* About this task: What you hand back must match the records word for word, with no pictures.

* Items from a dataset:
######
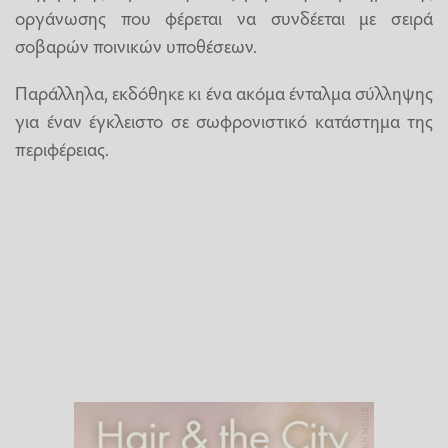
οργάνωσης που φέρεται να συνδέεται με σειρά
σοβαρών ποινικών υποθέσεων.
Παράλληλα, εκδόθηκε κι ένα ακόμα ένταλμα σύλληψης
για έναν έγκλειστο σε σωφρονιστικό κατάστημα της
περιφέρειας.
######
* Final answer:
οργάνωσης που φέρεται να συνδέεται με σειρά
σοβαρών ποινικών υποθέσεων.
Παράλληλα, εκδόθηκε κι ένα ακόμα ένταλμα σύλληψης
για έναν έγκλειστο σε σωφρονιστικό κατάστημα της
περιφέρειας.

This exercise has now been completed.